Niut vivía al margen de aquellos acontecimientos. Para ella Kemet era una tierra de abundancia de la que participaban sus prohombres, igual que ella. Si fallecía un visir otro le sucedería, y la vida entre el lujo y el exceso continuaría de igual manera. Aunque su marido no pudiera agasajarla como hiciera Heny, ella se sentía feliz. Neferhor la había traído a un mundo que le hubiera resultado inaccesible en su anterior situación, y por ello no le importaba renunciar a los suntuosos regalos de antaño, al menos de momento. Sin duda, la suya era una posición privilegiada. Sin servidumbres de ningún tipo hacia nadie, Niut se lucía en aquellas fiestas hasta avasallar con su hermosura. El viejo Huy no era para ella más que parte del pasado de Egipto. La joven vivía el presente y, sobre todo, pensaba en el futuro; eso era lo que le importaba. Su esposo resultaba una buena compañía para ella. Había sido un acierto el casarse con él, pues era discreto, prudente y devoto de los dioses, y su natural timidez le llevaba a plegarse a los deseos de su esposa de forma habitual. Estierta le dominaba y a él no parecía importarle. Cuando sentía a Niut entre sus brazos el tiempo se detenía y Neferhor se abandonaba a sus instintos hasta sentirse saciado de ella. Niut gozaba con tales prácticas, pero a la vez sentaba las bases de aquella relación.

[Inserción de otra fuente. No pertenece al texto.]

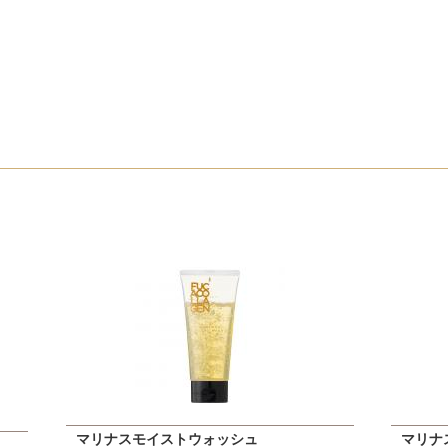
マリナスモイストウォッシュ
マリナ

Sin lugar a dudas su esposo la deslumbraba con sus conocimientos, y aquel porte de escriba un tanto místico, como de otro tiempo, la atraía de manera especial. Ella no era capaz de comprender de dónde le venía aquella apariencia, ya que la joven conocía de sobra los humildes orígenes de su marido, y lo insignificante que siempre le había parecido el viejo Kai. Pero la historia de Egipto se hallaba salpicada de ejemplos como aquel, en el que una figura procedente de las capas sociales más bajas llegaba a convertirse en un gran dignatario. Niut había pensado en ello desde el primer reencuentro que tuviera con el escriba, y tal posibilidad la subyugaba hasta la ensoñación.
Como en los demás órdenes de su vida, Niut llevaba un control absoluto de su casa y de su hacienda. Esta había quedado al cargo de un administrador en Ipu, que le rendía cuenta detallada de sus posesiones con asiduidad, y en cuanto a la casa de Menfis, la hermosa joven la gobernaba como otra propiedad más.
Su relación con la servidumbre era distante y en ocasiones tirana. La severidad que les demostraba creaba un ambiente de permanente temor y crispación contenida. La esclava nubia era la que recibía un trato peor, pues a Niut le gustaba vejarla ante los demás. A veces las escenas eran tan desagradables que Neferhor trataba de intervenir para calmar los ánimos.